The industry is characterised by increasing levels of globalisation, brought about by the emergence of multinational companies. Examples include the acquisition of Sucrogen by the Singapore-based Wilmar International Limited, and the Thailand-based Mitr Phol Sugar Corp., which has recently obtained a controlling stake in MSF Sugar Limited. Multinational companies that boast vertically integrated operations and a global reach have become dominant in the industry. This has threatened the industry's single-desk export arrangements, as these companies have been trying to use their own networks to market their respective sugar production. “The spate of consolidation and rationalisation activity over the past decade is expected to continue, as producers seek increased vertical integration and cost efficiencies,” says Flores.

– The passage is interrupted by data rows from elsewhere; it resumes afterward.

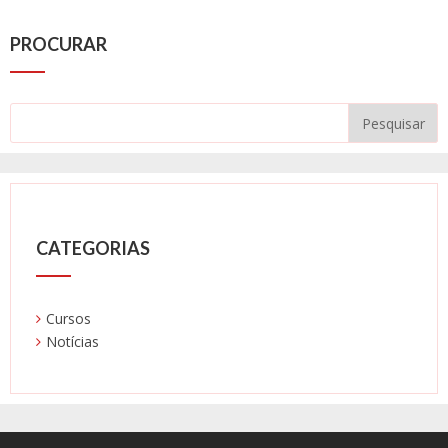
PROCURAR
CATEGORIAS
Cursos
Notícias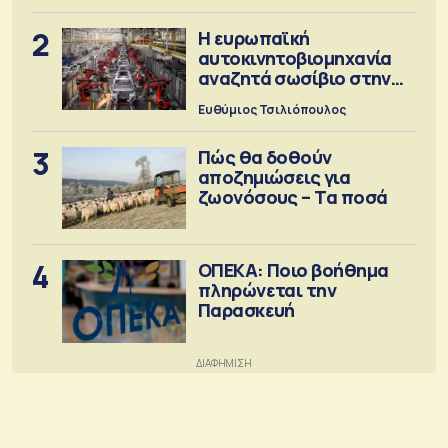
2
Η ευρωπαϊκή
αυτοκινητοβιομηχανία
αναζητά σωσίβιο στην
Κίνα
Ευθύμιος Τσιλιόπουλος
3
Πώς θα δοθούν
αποζημιώσεις για
ζωονόσους – Τα ποσά
4
ΟΠΕΚΑ: Ποιο βοήθημα
πληρώνεται την
Παρασκευή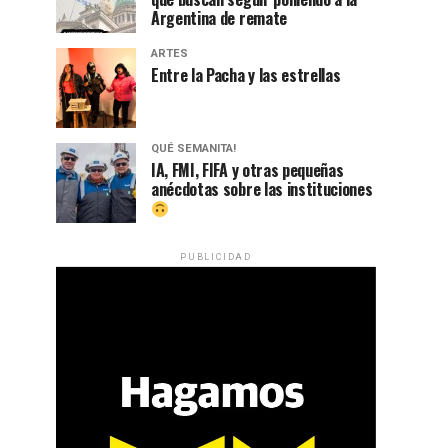
Argentina de remate
ARTES
Entre la Pacha y las estrellas
QUÉ SEMANITA!
IA, FMI, FIFA y otras pequeñas
anécdotas sobre las instituciones
PUBLICIDAD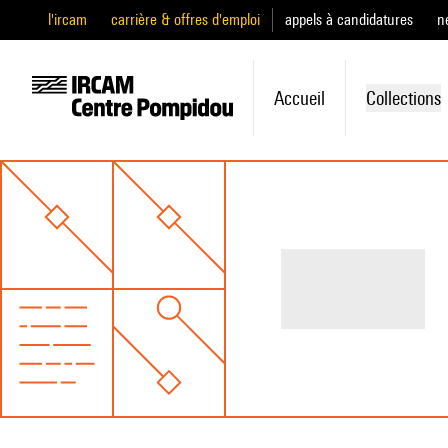
l'ircam
carrière & offres d'emploi
appels à candidatures
n
Accueil
Collections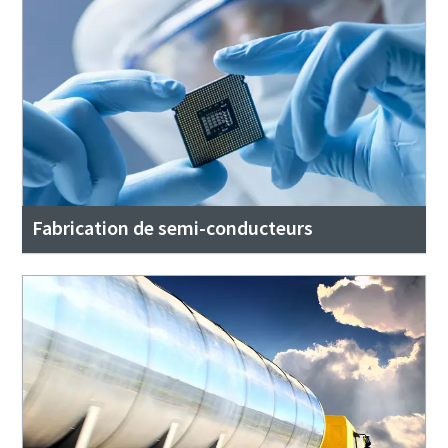
Fabrication de semi-conducteurs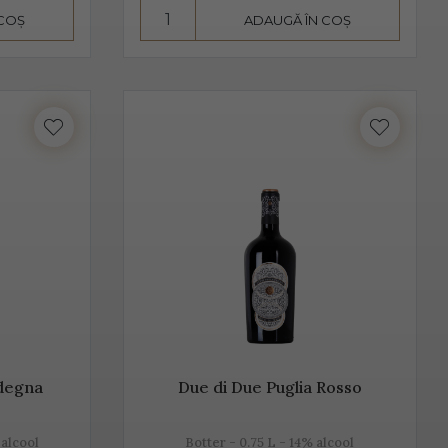
 COȘ
ADAUGĂ ÎN COȘ
seamnă aromă și gust deosebit, dar și un proces de
 de departe cel mai cunoscut. Unii producători, mai
hetta Trevigiana, Perera, Glera lunga, Chardonnay, Pinot
 foarte aproape de Trieste. Peste 50% din producția de
Valdobbiadene, acolo unde sunt peste 150 de producători.
mant italian, cunoscut sub această denumire.
rdegna
Due di Due Puglia Rosso
 alcool
Botter - 0.75 L - 14% alcool
rmentează după îmbuteliere și care se consumă de regulă,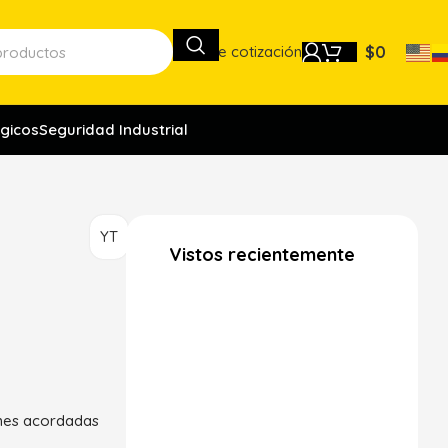
Lista de cotización
$
0
gicos
Seguridad Industrial
YT
Vistos recientemente
ones acordadas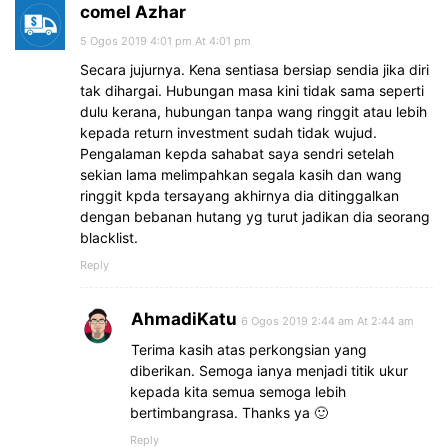
comel Azhar
5 Ogos 2019 4:01 pm At 4:01 pm
Secara jujurnya. Kena sentiasa bersiap sendia jika diri
tak dihargai. Hubungan masa kini tidak sama seperti
dulu kerana, hubungan tanpa wang ringgit atau lebih
kepada return investment sudah tidak wujud.
Pengalaman kepda sahabat saya sendri setelah
sekian lama melimpahkan segala kasih dan wang
ringgit kpda tersayang akhirnya dia ditinggalkan
dengan bebanan hutang yg turut jadikan dia seorang
blacklist.
Reply
AhmadiKatu
6 Ogos 2019 2:44 am At 2:44 am
Terima kasih atas perkongsian yang
diberikan. Semoga ianya menjadi titik ukur
kepada kita semua semoga lebih
bertimbangrasa. Thanks ya 🙂
Reply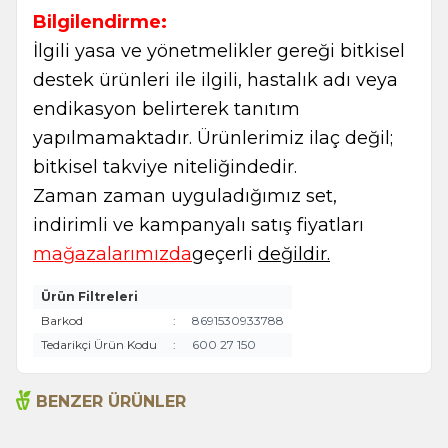
Bilgilendirme:
İlgili yasa ve yönetmelikler gereği bitkisel
destek ürünleri ile ilgili, hastalık adı veya
endikasyon belirterek tanıtım
yapılmamaktadır. Ürünlerimiz ilaç değil;
bitkisel takviye niteliğindedir.
Zaman zaman uyguladığımız set,
indirimli ve kampanyalı satış fiyatları
mağazalarımızda
geçerli
değildir.
Ürün Filtreleri
Barkod
:
8691530933788
Tedarikçi Ürün Kodu
:
600 27 150
BENZER ÜRÜNLER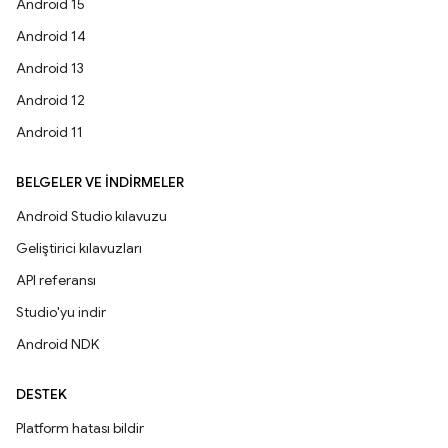
Android 15
Android 14
Android 13
Android 12
Android 11
BELGELER VE İNDIRMELER
Android Studio kılavuzu
Geliştirici kılavuzları
API referansı
Studio'yu indir
Android NDK
DESTEK
Platform hatası bildir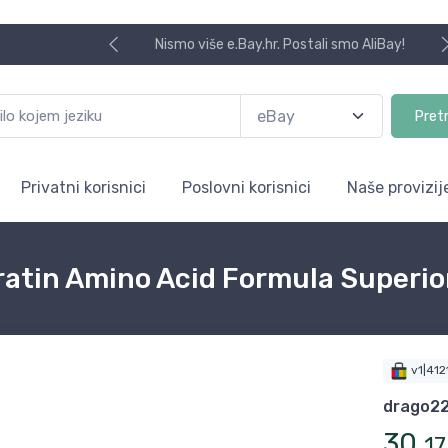
Nismo više e.Bay.hr. Postali smo AliBay!
Pret
Privatni korisnici
Poslovni korisnici
Naše provizij
ratin Amino Acid Formula Superio
v1|41
drago2
30
,
17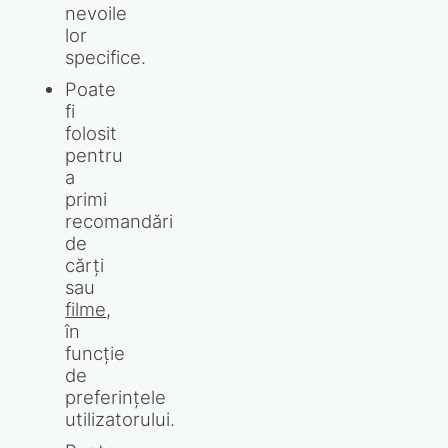
nevoile
lor
specifice.
Poate
fi
folosit
pentru
a
primi
recomandări
de
cărți
sau
filme
,
în
funcție
de
preferințele
utilizatorului.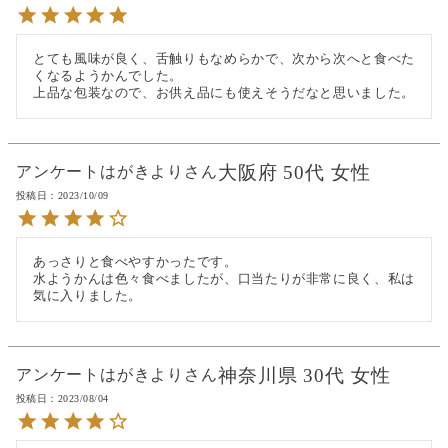
とても風味が良く、舌触りもなめらかで、次から次へと食べた
くなるようかんでした。

上品な包装なので、お供え品にも使えそうだなと思いました。
大阪府
50代
女性
アンケートはがきより
投稿日
2023/10/09
あっさりと食べやすかったです。

水ようかんは色々食べましたが、口当たりが非常に良く、私は
気に入りました。
神奈川県
30代
女性
アンケートはがきより
投稿日
2023/08/04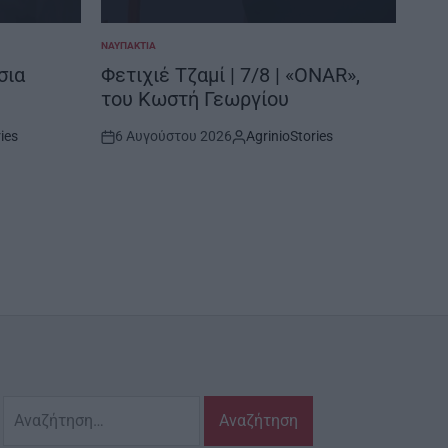
ΝΑΥΠΑΚΤΊΑ
ΜΕΣΟΛ
POSTED
POSTE
IN
IN
σια
Φετιχιέ Τζαμί | 7/8 | «ONAR»,
Βυρ
του Κωστή Γεωργίου
Έκθ
ies
6 Αυγούστου 2026
AgrinioStories
6 
Post
By:
Post
Date
Date
Αναζήτηση
για: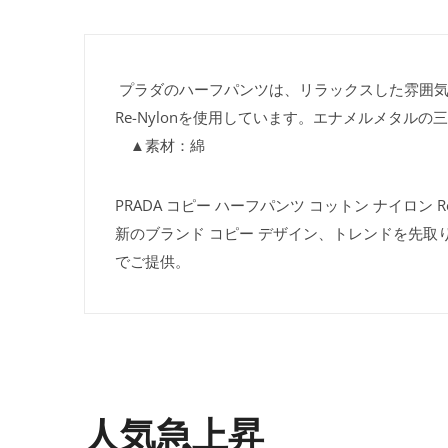
プラダのハーフパンツは、リラックスした雰囲気
Re-Nylonを使用しています。エナメルメタルの
▲素材：綿
PRADA コピー ハーフパンツ コットン ナイロン R
新のブランド コピー デザイン、トレンドを先取
でご提供。
人気急上昇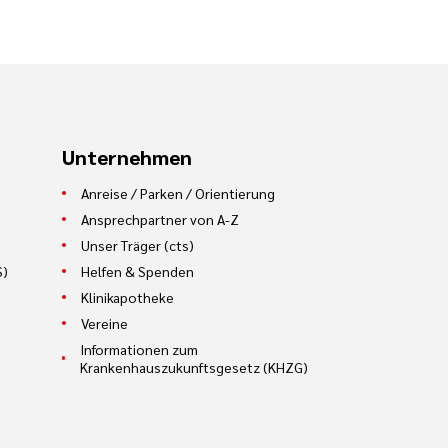
Unternehmen
Anreise / Parken / Orientierung
Ansprechpartner von A-Z
Unser Träger (cts)
S)
Helfen & Spenden
Klinikapotheke
Vereine
Informationen zum
Krankenhauszukunftsgesetz (KHZG)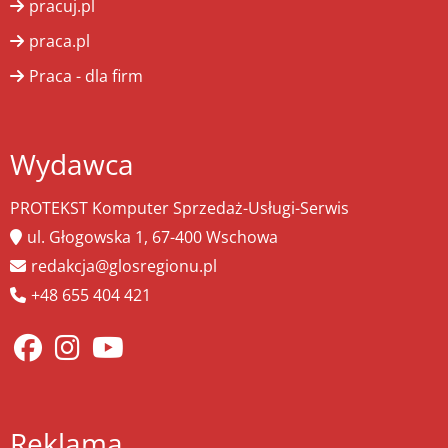
pracuj.pl
praca.pl
Praca - dla firm
Wydawca
PROTEKST Komputer Sprzedaż-Usługi-Serwis
ul. Głogowska 1, 67-400 Wschowa
redakcja@glosregionu.pl
+48 655 404 421
Reklama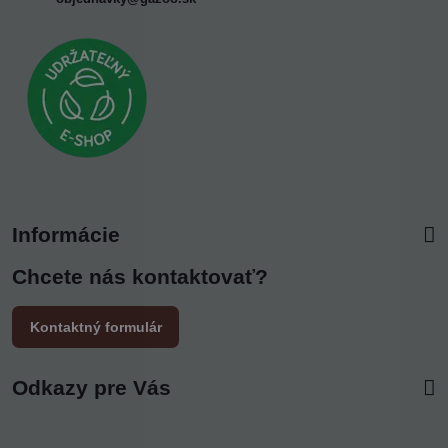
Informácie
Chcete nás kontaktovať?
Kontaktný formulár
Odkazy pre Vás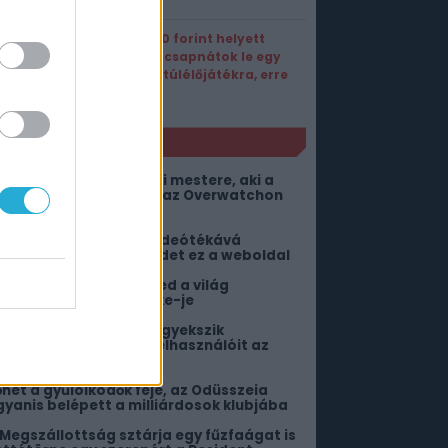
Ha 9000 forint helyett
ingyen csapnátok le egy
szuper túlélőjátékra, erre
tessék!
NLÓ
úcsúzik a Blizzard zenei mestere, aki a
orld of Warcrafton és az Overwatchon
s dolgozott
irtuálisan bejárható videótékává
áltoztatja a böngésződet ez a weboldal
 Halo: Campaign Evolved a világ
egfeleslegesebb remake-je
orlátlan ChatGPT-vel igyekszik
ekenyerezni ingyenes felhasználóit az
penAI
őhet a gyűlölködők feje, az Odüsszeia
gyanis belépett a milliárdosok klubjába
 Megszállottság sztárja egy fűzfaágat is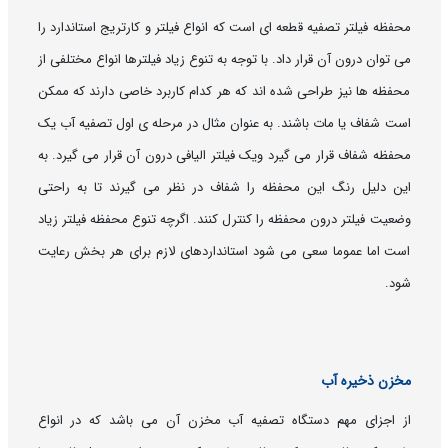
محفظه فیلتر تصفیه قطعه ای است که انواع فیلتر و کارتریج استاندارد را
می توان درون آن قرار داد. با توجه به تنوع زیاد فیلترها انواع مختلفی از
محفظه ها نیز طراحی شده اند که هر کدام کاربرد خاصی دارند که ممکن
است شفاف یا مات باشند. به عنوان مثال در مرحله ی اول تصفیه آب یک
محفظه شفاف قرار می گیرد ویک فیلتر الیافی درون آن قرار می گیرد. به
این دلیل رنگ این محفظه را شفاف در نظر می گیرند تا به راحتی
وضعیت فیلتر درون محفظه را کنترل کنند. اگرچه تنوع محفظه فیلتر زیاد
است اما عموما سعی می شود استانداردهای لازم برای هر بخش رعایت
شود.
مخزن ذخیره آب
از اجزای مهم دستگاه تصفیه آب مخزن آن می باشد که در انواع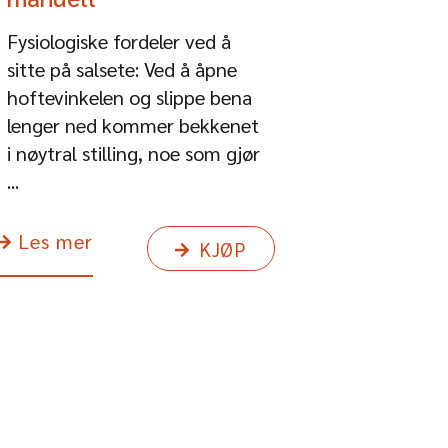
Fysiologiske fordeler ved å
sitte på salsete: Ved å åpne
hoftevinkelen og slippe bena
lenger ned kommer bekkenet
i nøytral stilling, noe som gjør
...
Les mer
KJØP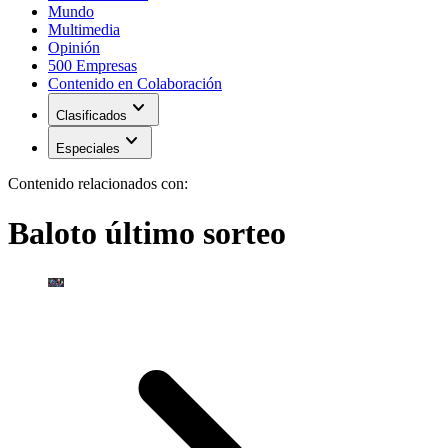
Mundo
Multimedia
Opinión
500 Empresas
Contenido en Colaboración
expand_more
Clasificados
expand_more
Especiales
Contenido relacionados con:
Baloto último sorteo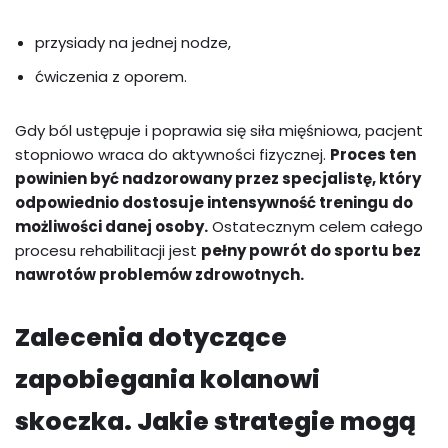
przysiady na jednej nodze,
ćwiczenia z oporem.
Gdy ból ustępuje i poprawia się siła mięśniowa, pacjent
stopniowo wraca do aktywności fizycznej.
Proces ten
powinien być nadzorowany przez specjalistę, który
odpowiednio dostosuje intensywność treningu do
możliwości danej osoby.
Ostatecznym celem całego
procesu rehabilitacji jest
pełny powrót do sportu bez
nawrotów problemów zdrowotnych.
Zalecenia dotyczące
zapobiegania kolanowi
skoczka. Jakie strategie mogą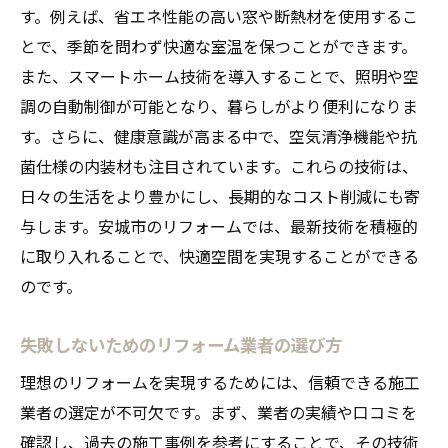
ケーション術
す。例えば、省エネ性能の高い窓や断熱材を使用するこ
完成後も満足度が続くリフォームの秘訣
とで、季節を問わず快適な室温を保つことができます。
また、スマートホーム技術を導入することで、照明や空
リフォームの失敗を防ぐためのチェックポ
調の自動制御が可能となり、暮らしがより便利になりま
イント
す。さらに、健康意識が高まる中で、空気清浄機能や抗
リフォーム後のフォローアップサービスの
菌仕様の内装材も注目されています。これらの技術は、
重要性
日々の生活をより豊かにし、長期的なコスト削減にも寄
リフォームで日々の生活を豊かにする方法
与します。安城市のリフォームでは、最新技術を積極的
快適なキッチンスペースを実現するリフォ
に取り入れることで、快適空間を実現することができる
ーム手法
のです。
バスルームリフォームで心地よいリラック
ス空間を
失敗しないためのリフォーム業者の選び方
リビングルームを広く使うためのリフォー
理想のリフォームを実現するためには、信頼できる施工
ムアイデア
業者の選定が不可欠です。まず、業者の実績や口コミを
家庭内の動線を改善するリフォームデザイ
確認し、過去の施工事例を参考にすることで、その技術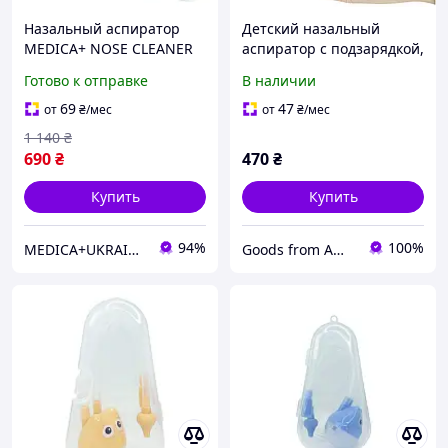
Назальный аспиратор
Детский назальный
MEDICA+ NOSE CLEANER
аспиратор с подзарядкой,
6.0 Blue (Japan)
соплеотсос, отсос
Готово к отправке
В наличии
сопплей
69
47
от
₴
/мес
от
₴
/мес
1 140
₴
690
₴
470
₴
Купить
Купить
94%
100%
MEDICA+UKRAINE (оф.представник)
Goods from America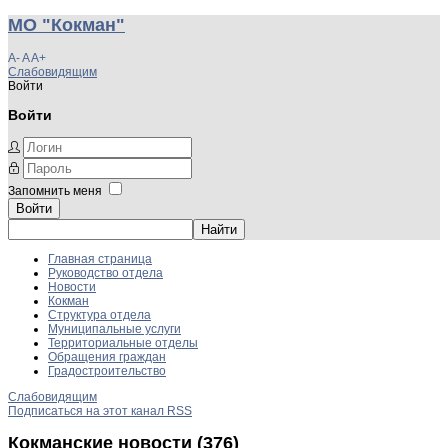
МО "Кокман"
A-
A
A+
Слабовидящим
Войти
Войти
Запомнить меня
Войти
Главная страница
Руководство отдела
Новости
Кокман
Структура отдела
Муниципальные услуги
Территориальные отделы
Обращения граждан
Градостроительство
Слабовидящим
Подписаться на этот канал RSS
Кокманские новости (376)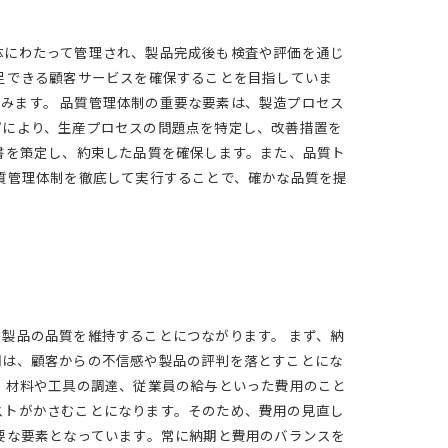
体にわたって管理され、製品完成後も検査や評価を通じ
足できる顧客サービスを確保することを目指していま
含みます。 品質管理体制の重要な要素は、製造プロセス
プにより、生産プロセスの問題点を特定し、改善措置を
書を策定し、約束した品質を確保します。また、品質ト
質管理体制を徹底して実行することで、確かな品質を提
製品の品質を維持することにつながります。 まず、納
期は、顧客からの不信感や製品の評判を落とすことにな
。材料や工具の調達、従業員の給与といった費用のこと
ストがかさむことになります。そのため、費用の見直し
要な要素となっています。常に納期と費用のバランスを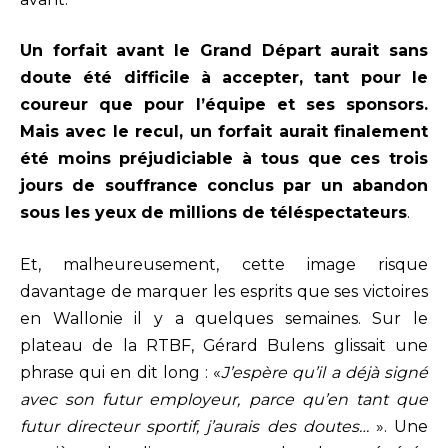
Un forfait avant le Grand Départ aurait sans
doute été difficile à accepter, tant pour le
coureur que pour l’équipe et ses sponsors.
Mais avec le recul, un forfait aurait finalement
été moins préjudiciable à tous que ces trois
jours de souffrance conclus par un abandon
sous les yeux de millions de téléspectateurs
.
Et, malheureusement, cette image risque
davantage de marquer les esprits que ses victoires
en Wallonie il y a quelques semaines. Sur le
plateau de la RTBF, Gérard Bulens glissait une
phrase qui en dit long : «
J’espère qu’il a déjà signé
avec son futur employeur, parce qu’en tant que
futur directeur sportif, j’aurais des doutes…
». Une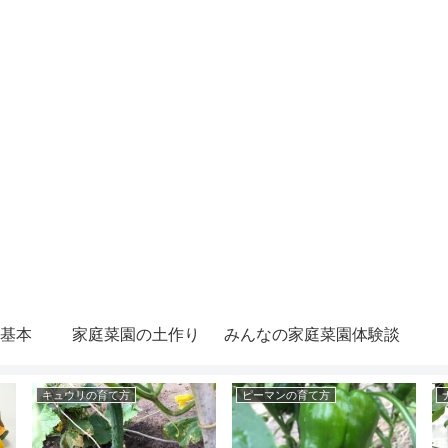
基本
家庭菜園の土作り
みんなの家庭菜園体験談
キュウリの育て方
ピーマンの育て方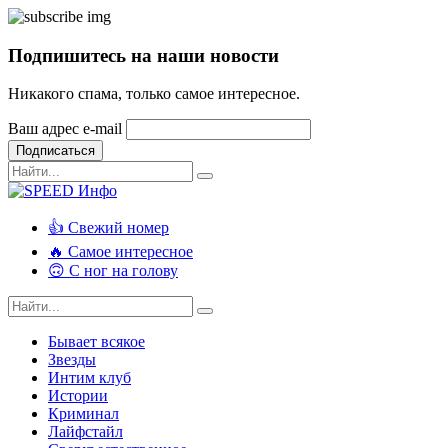
Подпишитесь на наши новости
Никакого спама, только самое интересное.
Ваш адрес e-mail
Подписаться
👍 Свежий номер
🔥 Самое интересное
🙃 С ног на голову
Бывает всякое
Звезды
Интим клуб
Истории
Криминал
Лайфстайл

The Sugar Manufacturing industry has a high concentration level, and has become more concentrated over the past five years. Industry consolidation means that fewer companies control the number of mills operating in the industry and a smaller number of mills are serving wider geographic markets. Increased consolidation is consistent with similar trends in other food manufacturing industries. Industry consolidation activity has gained momentum over the last few years, with leading sugar manufacturers increasing in size and capacity. For example, in April 2010, MSF Sugar Limited launched a joint venture project with Bundaberg Sugar to operate both companies' assets in northern Queensland, which would further increase production quotas. MSF acquired Bundaberg in December 2010, making it one of the top four sugar manufacturers in Australia.
For more information, visit IBISWorld’s Sugar Manufacturing industry in Australia report page.
Sugar manufacturers process sugar cane to create raw or refined sugar or molasses. These products are then exported or sold to food manufacturers, grocery wholesalers and supermarket chains.